Coming from the makers of Paxil, such complaints might sound like the pot calling the kettle black. But Jenner was right that Lilly had tried to sugarcoat grave concern among clinicians and researchers about Prozac’s discontinuation syndrome—concern that helped prompt the FDA to take action, but that has not gone away, because discontinuation syndrome afflicts all ages.

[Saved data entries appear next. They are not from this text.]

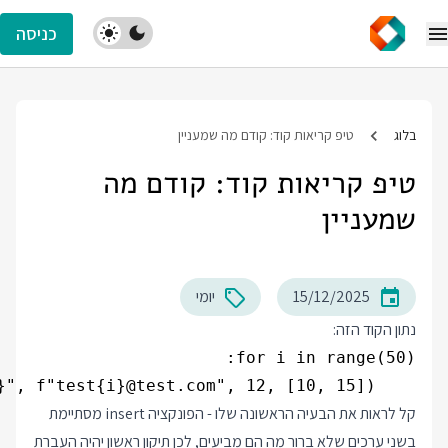
כניסה
בלוג
טיפ קריאות קוד: קודם מה שמעניין
טיפ קריאות קוד: קודם מה
שמעניין
15/12/2025
יומי
נתון הקוד הזה:
    insert("contacts", f"test{i}", f"test{i}@test.com", 12, [10, 15])

קל לראות את הבעיה הראשונה שלו - הפונקציה insert מסתיימת
בשני ערכים שלא ברור מה הם מביעים, לכן תיקון ראשון יהיה העברת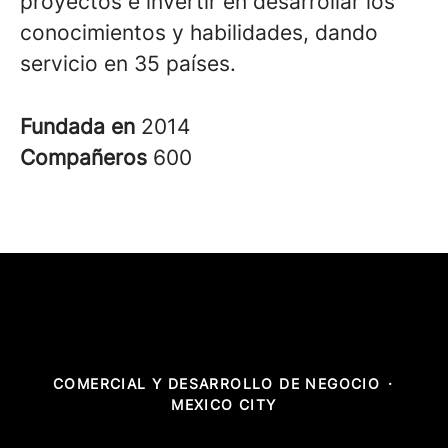
proyectos e invertir en desarrollar los
conocimientos y habilidades, dando
servicio en 35 países.
Fundada en
2014
Compañeros
600
COMERCIAL Y DESARROLLO DE NEGOCIO
·
MEXICO CITY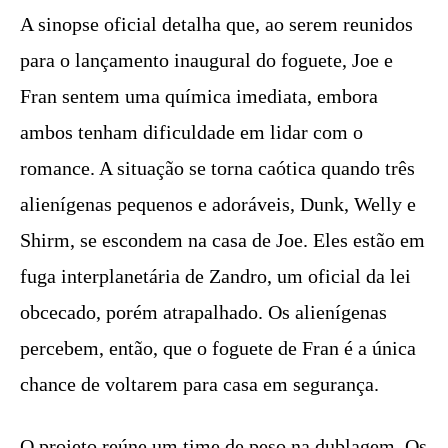
A sinopse oficial detalha que, ao serem reunidos
para o lançamento inaugural do foguete, Joe e
Fran sentem uma química imediata, embora
ambos tenham dificuldade em lidar com o
romance. A situação se torna caótica quando três
alienígenas pequenos e adoráveis, Dunk, Welly e
Shirm, se escondem na casa de Joe. Eles estão em
fuga interplanetária de Zandro, um oficial da lei
obcecado, porém atrapalhado. Os alienígenas
percebem, então, que o foguete de Fran é a única
chance de voltarem para casa em segurança.
O projeto reúne um time de peso na dublagem. Os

As there are still so many “unknown unknowns” about S.S.R.I. antidepressants, what is needed now is a frank, open dialogue about the evidence we do have, including the efficacy and erratic effects of these medications when combined with other drug treatments. Longer clinical trials representing the full spectrum of patient reaction over six months—rather than, as is common, two weeks—would give us a clearer picture of how the brain and central nervous system react when patients come off this class of medication. As the Tribune article and a litany of studies make disturbingly clear, the evidence is mounting that these psychotropics have far more worrisome, unpredictable effects than large numbers of prescribers and drug makers would have us believe.
Christopher Lane, Professor of English at Northwestern University, is the author most recently of “Shyness: How Normal Behavior Became a Sickness.”